Slated to begin in 1995, the Nielsen Hispanic Panel will join the 47,000 homes currently using the company's hand-held scanners to record purchases.
Current efforts to survey Hispanic buying patterns are limited to questionnaires, often an obstacle for consumers who don't speak English, said Marilyn Mitchell, VP at Hispanic Market Connections, Los Altos, Calif.
As a result, little is known about this important segment's purchas- ing patterns.
Nielsen and Hispanic Market Connections intend to recruit 1,000 to 1,500 households in each of three to six urban markets, beginning in Los Angeles.

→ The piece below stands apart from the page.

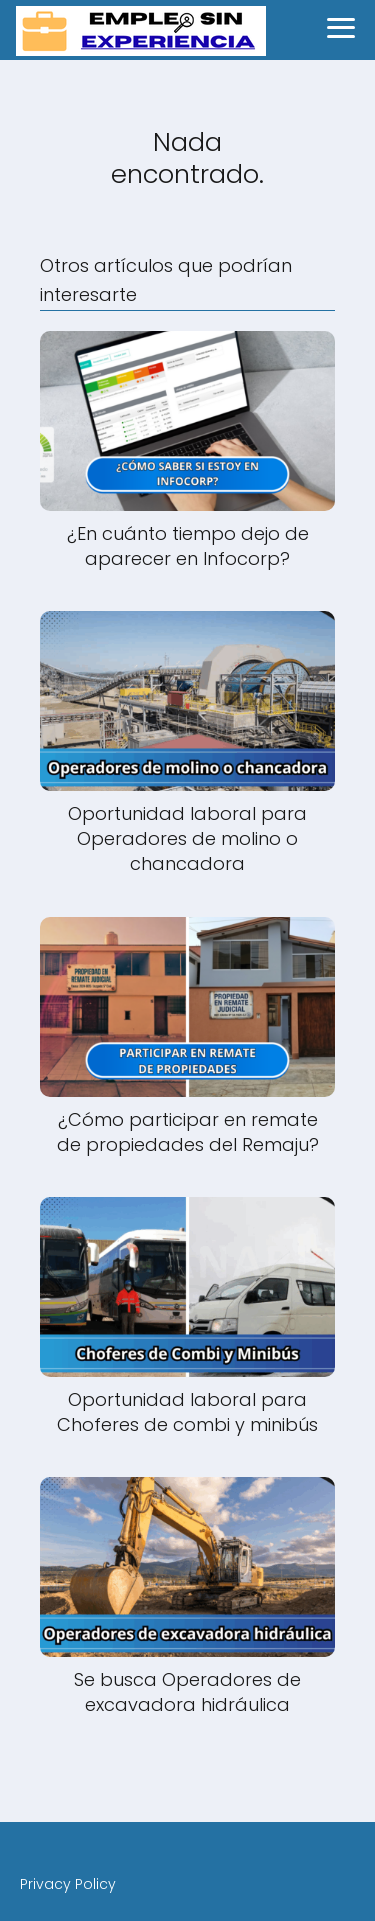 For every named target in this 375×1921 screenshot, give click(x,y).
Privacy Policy (68, 1884)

Like any new immigrant population, Hispanic households tend to be younger, Ms. Mitchell said. Marketers of products from diapers to cookies and crackers to children's clothes will find the data particularly valuable, she added.
Like Nielsen's current household panel, the Hispanic group will correlate purchases with media usage, giving marketers insight into the effectiveness of advertising and promotion, said Robert Tomei, VP-product manager for Nielsen Consumer Information Services.
In addition to Los Angeles, marketers are particularly interested in Miami, Houston, Chicago and New York, Ms. Mitchell said. "There's a lot of difference in selling to Cubans in Miami, Mexicans in L.A. and Puerto Ricans and Dominicans in New York."